• Required action
Only the lines in the entries below from the line with "County Policies and Ordinances" to the line with "footprint. That would", both included, belong in the answer, transcribed exactly and without pictures.

Extracted page text data

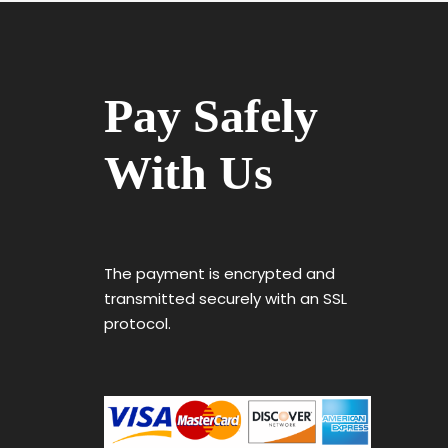
Pay Safely
With Us
The payment is encrypted and
transmitted securely with an SSL
protocol.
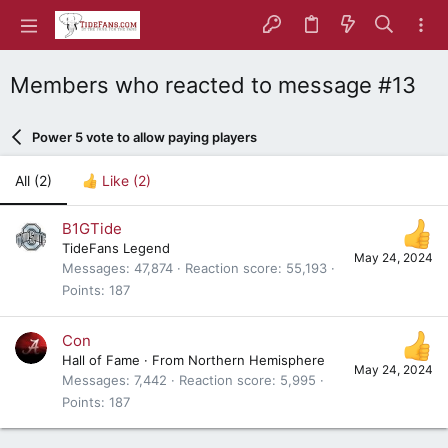
Members who reacted to message #13
Power 5 vote to allow paying players
All
(2)
Like
(2)
B1GTide
TideFans Legend
May 24, 2024
Messages
47,874
Reaction score
55,193
Points
187
Con
Hall of Fame
·
From
Northern Hemisphere
May 24, 2024
Messages
7,442
Reaction score
5,995
Points
187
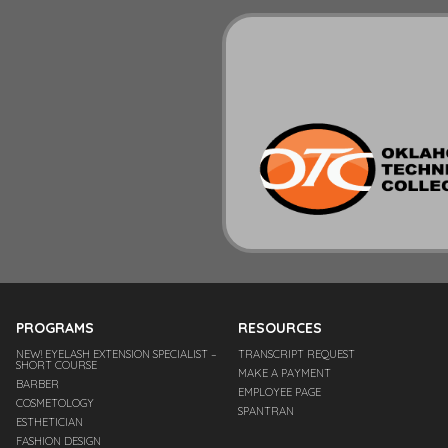
PROGRAMS
RESOURCES
NEW! EYELASH EXTENSION SPECIALIST –
TRANSCRIPT REQUEST
SHORT COURSE
MAKE A PAYMENT
BARBER
EMPLOYEE PAGE
COSMETOLOGY
SPANTRAN
ESTHETICIAN
FASHION DESIGN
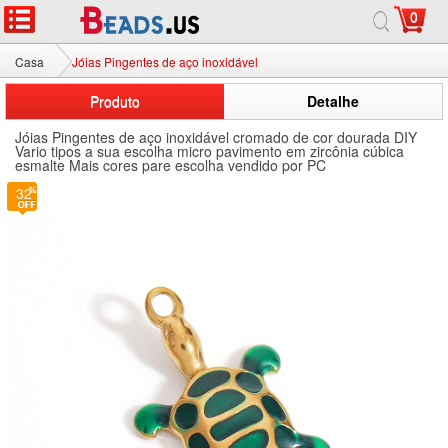
0
Casa
Jóias Pingentes de aço inoxidável
Produto
Detalhe
Jóias Pingentes de aço inoxidável cromado de cor dourada DIY
Vario tipos a sua escolha micro pavimento em zircônia cúbica
esmalte Mais cores pare escolha vendido por PC
32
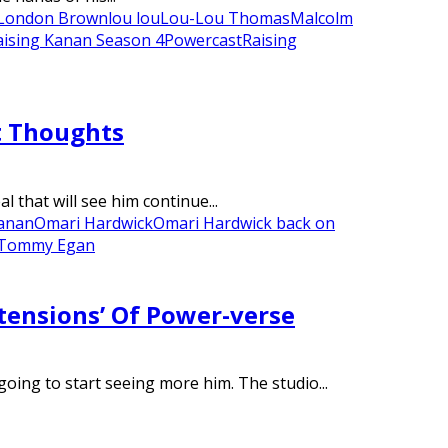
London Brown
lou lou
Lou-Lou Thomas
Malcolm
aising Kanan Season 4
Powercast
Raising
t Thoughts
that will see him continue...
anan
Omari Hardwick
Omari Hardwick back on
Tommy Egan
tensions’ Of Power-verse
oing to start seeing more him. The studio...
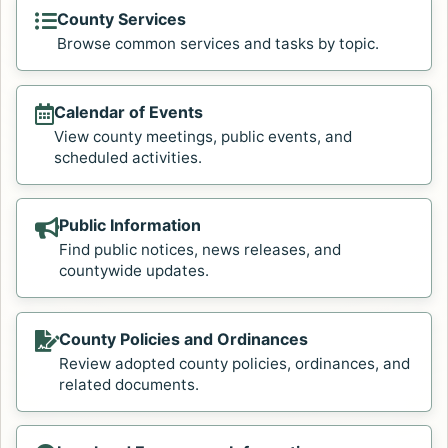
County Services
Browse common services and tasks by topic.
Calendar of Events
View county meetings, public events, and
scheduled activities.
Public Information
Find public notices, news releases, and
countywide updates.
County Policies and Ordinances
Review adopted county policies, ordinances, and
related documents.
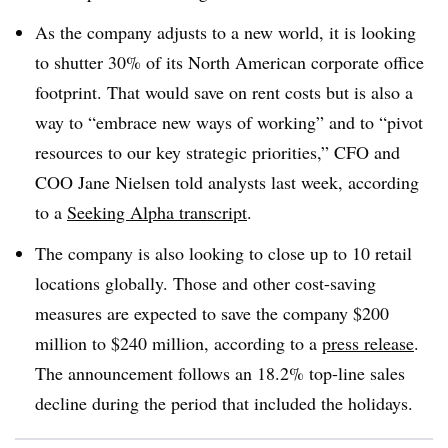
As the company adjusts to a new world, it is looking
to shutter 30% of its North American corporate office
footprint. That would save on rent costs but is also a
way to “embrace new ways of working” and to “pivot
resources to our key strategic priorities,” CFO and
COO Jane Nielsen told analysts last week, according
to a
Seeking Alpha transcript
.
The company is also looking to close up to 10 retail
locations globally. Those and other cost-saving
measures are expected to save the company $200
million to $240 million, according to a
press release
.
The announcement follows an 18.2% top-line sales
decline during the period that included the holidays.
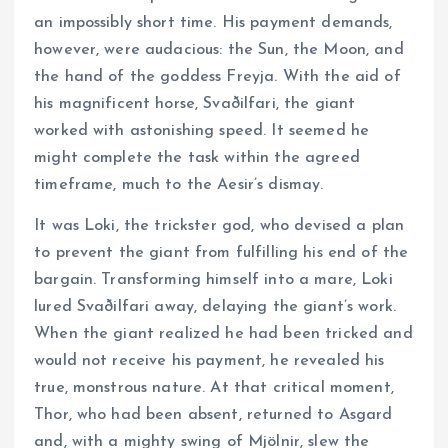
an impossibly short time. His payment demands,
however, were audacious: the Sun, the Moon, and
the hand of the goddess Freyja. With the aid of
his magnificent horse, Svaðilfari, the giant
worked with astonishing speed. It seemed he
might complete the task within the agreed
timeframe, much to the Aesir’s dismay.
It was Loki, the trickster god, who devised a plan
to prevent the giant from fulfilling his end of the
bargain. Transforming himself into a mare, Loki
lured Svaðilfari away, delaying the giant’s work.
When the giant realized he had been tricked and
would not receive his payment, he revealed his
true, monstrous nature. At that critical moment,
Thor, who had been absent, returned to Asgard
and, with a mighty swing of Mjölnir, slew the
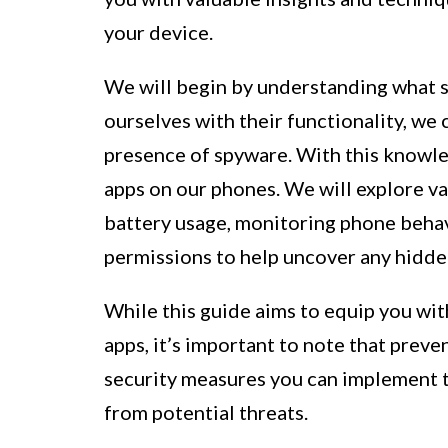
your device.
We will begin by understanding what s
ourselves with their functionality, we 
presence of spyware. With this knowle
apps on our phones. We will explore va
battery usage, monitoring phone behav
permissions to help uncover any hidde
While this guide aims to equip you wit
apps, it’s important to note that preven
security measures you can implement t
from potential threats.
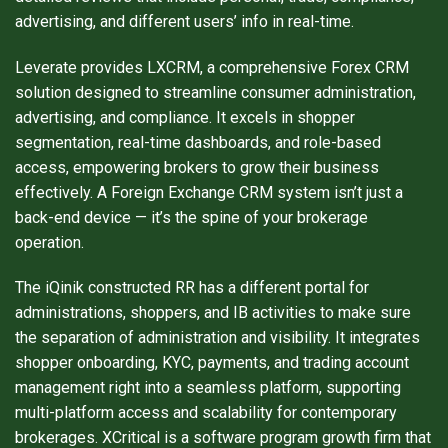
advertising, and different users’ info in real-time.
Leverate provides LXCRM, a comprehensive Forex CRM
solution designed to streamline consumer administration,
advertising, and compliance. It excels in shopper
segmentation, real-time dashboards, and role-based
access, empowering brokers to grow their business
effectively. A Foreign Exchange CRM system isn’t just a
back-end device — it’s the spine of your brokerage
operation.
The iQinik constructed RR has a different portal for
administrations, shoppers, and IB activities to make sure
the separation of administration and visibility. It integrates
shopper onboarding, KYC, payments, and trading account
management right into a seamless platform, supporting
multi-platform access and scalability for contemporary
brokerages. XCritical is a software program growth firm that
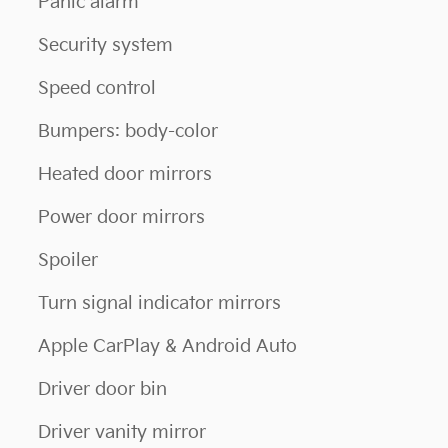
Panic alarm
Security system
Speed control
Bumpers: body-color
Heated door mirrors
Power door mirrors
Spoiler
Turn signal indicator mirrors
Apple CarPlay & Android Auto
Driver door bin
Driver vanity mirror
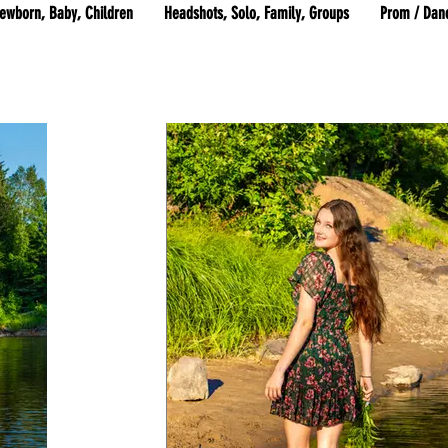
ewborn, Baby, Children
Headshots, Solo, Family, Groups
Prom / Dan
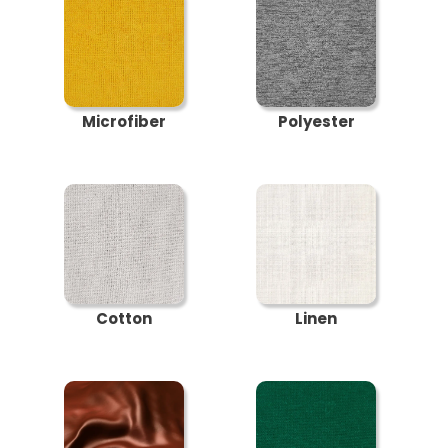
Microfiber
Polyester
Cotton
Linen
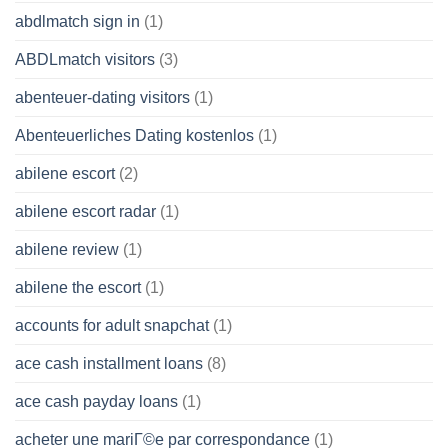
abdlmatch sign in
(1)
ABDLmatch visitors
(3)
abenteuer-dating visitors
(1)
Abenteuerliches Dating kostenlos
(1)
abilene escort
(2)
abilene escort radar
(1)
abilene review
(1)
abilene the escort
(1)
accounts for adult snapchat
(1)
ace cash installment loans
(8)
ace cash payday loans
(1)
acheter une mariГ©e par correspondance
(1)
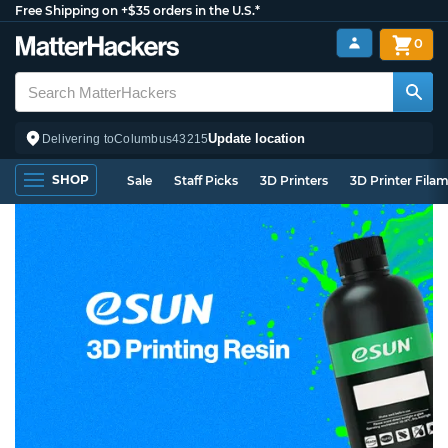
Free Shipping on +$35 orders in the U.S.*
0
Update location
Delivering to
Columbus
43215
SHOP
Sale
Staff Picks
3D Printers
3D Printer Fila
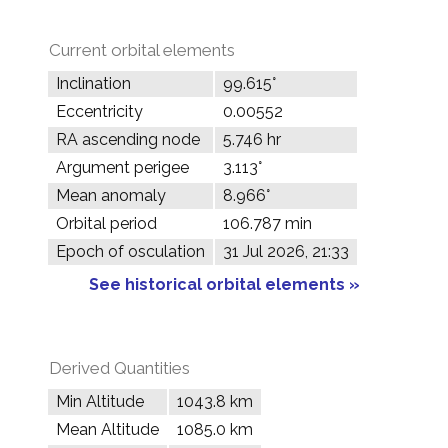
Current orbital elements
Inclination
99.615°
Eccentricity
0.00552
RA ascending node
5.746 hr
Argument perigee
3.113°
Mean anomaly
8.966°
Orbital period
106.787 min
Epoch of osculation
31 Jul 2026, 21:33
See historical orbital elements »
Derived Quantities
Min Altitude
1043.8 km
Mean Altitude
1085.0 km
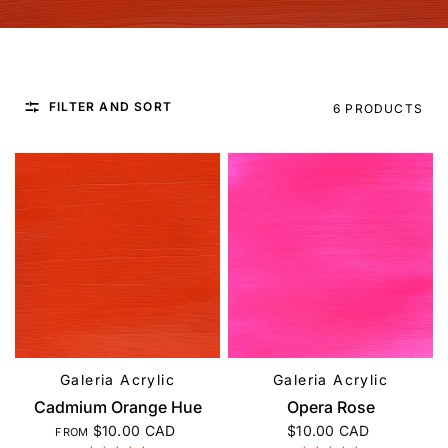
FILTER AND SORT
6 PRODUCTS
Galeria Acrylic
Galeria Acrylic
QUICK VIEW
QUICK VIEW
Cadmium Orange Hue
Opera Rose
$10.00 CAD
$10.00 CAD
FROM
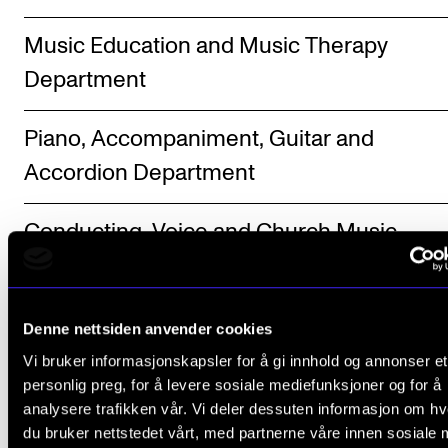
Music Education and Music Therapy
Department
Piano, Accompaniment, Guitar and
Accordion Department
Conducting, Voice and Church Music
Department
Brass, Woodwind and Percussion
Denne nettsiden anvender cookies
Department
Vi bruker informasjonskapsler for å gi innhold og annonser et
personlig preg, for å levere sosiale mediefunksjoner og for å
analysere trafikken vår. Vi deler dessuten informasjon om h
String and Harp Department
du bruker nettstedet vårt, med partnerne våre innen sosiale 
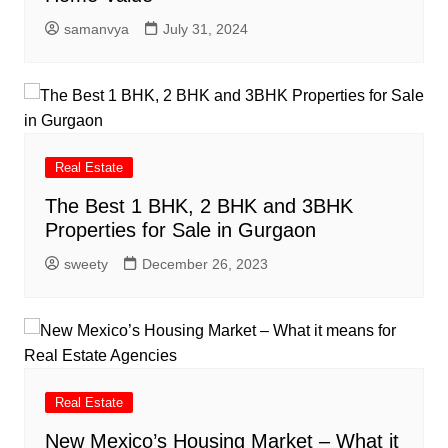
samanvya
July 31, 2024
Real Estate
The Best 1 BHK, 2 BHK and 3BHK
Properties for Sale in Gurgaon
sweety
December 26, 2023
Real Estate
New Mexico’s Housing Market – What it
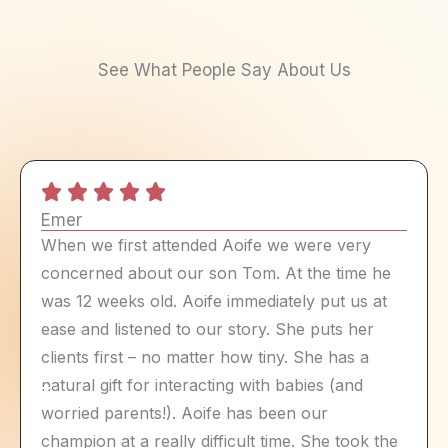
See What People Say About Us
Emer
When we first attended Aoife we were very
concerned about our son Tom. At the time he
was 12 weeks old. Aoife immediately put us at
ease and listened to our story. She puts her
clients first – no matter how tiny. She has a
natural gift for interacting with babies (and
worried parents!). Aoife has been our
champion at a really difficult time. She took the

• Problem solution
County Policies and Ordinances
Review adopted county policies, ordinances, and
related documents.
As the company adjusts to a new world, it is looking
to shutter 30% of its North American corporate office
footprint. That would save on rent costs but is also a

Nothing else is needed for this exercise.